Analysis

This can be linked closely with Blackberry-Picking as: It shows the harshness of nature It shows the good side of nature It shows Heaney as a child

There is a sense of decay at the start of the poem with the rotting ‘flax’ and a sense of oppressive heat ‘daily it sweltered there’ all together creating an unpleasant feeling.

The sun seems like an oppressive leader ‘punishing sun’ inflicting pain on all beneath it. The onomatopoeia of ‘bubbles gargled delicately’ creates a calm image, where everything moves slowly due to the heat.

The blue bottles are attracted to the smell of the rot, adding to the unpleasant picture. Added to this is the key of the poem, the frogspawn which is described in a more favourable manner to reflect Heaney’s fascination with it, as a child. At school he would display his bottles full of tadpoles.

There is child-like language used by Heaney to describe Miss Walls, presumably a primary school teacher, telling the children the facts of life in an appropriate manner: ‘how the daddy frog was called a bullfrog and how he croaked …’ There is also a reference to how the frogs help tell the weather, like an old childish tale.

The second stanza deals with the harsh side of nature again, on a day with rank fields smelling of ‘cowdung’. Here the ‘angry frogs’ seem a threat and certainly not the pleasant ‘daddy’ and ‘mummy’ of stanza one. Nature has a dark side, with the frogs described in a number of unpleasant ways including Alliteration: ‘coarse croaking’ the harsh ‘c’ sound creating a violence, adding to the unpleasant, threatening nature of the frogs to the child (Heaney).

Onomatopoeia: ‘the slap and plop were obscene threats’, here ‘slap’ and ‘plop’ are both hard and unpleasant, almost vulgar sounds, emphasising the vulgar, slimy nature of the procreating frogs. Simile: ‘their loose necks pulsed like sails’ gives a sense of the movement of the necks of the frogs moving like something man-made. Sails can be large, which also makes this movement seem large and exaggerated. ‘Some sat poised like mud grenades’ is an explosive image which makes it seem like the frogs may explode at any time, giving a sense of the movement of a typical frog, sitting quite still then suddenly leaping to their next place of rest.

This all adds to the dangerous and angry image of the frogs here. metaphor ‘their blunt heads farting’ is a gross, unpleasant image, making the sound of a fart link to the noise the croaking frogs make, which makes it seem natural but unpleasant and disgusting (also linking to the rotten smell).
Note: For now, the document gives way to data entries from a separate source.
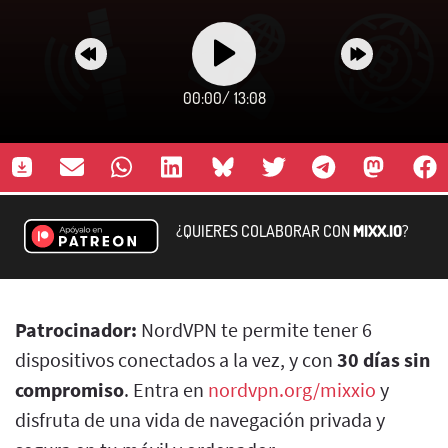
00:00
/
13:08
¿QUIERES COLABORAR CON
MIXX.IO
?
Patrocinador:
NordVPN te permite tener 6
dispositivos conectados a la vez, y con
30 días sin
compromiso
. Entra en
nordvpn.org/mixxio
y
disfruta de una vida de navegación privada y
They are described using personification as ‘great slime kings’ as if they are the most powerful slimy things you could imagine, superior to all other things and they are gathered ‘for vengeance’ so there is a huge sense of threat that they will do immense damage.

The final image is of Heaney’s fear of touching the frogspawn and it clutching at his hand, almost aggressive, like the frogs and overpowering.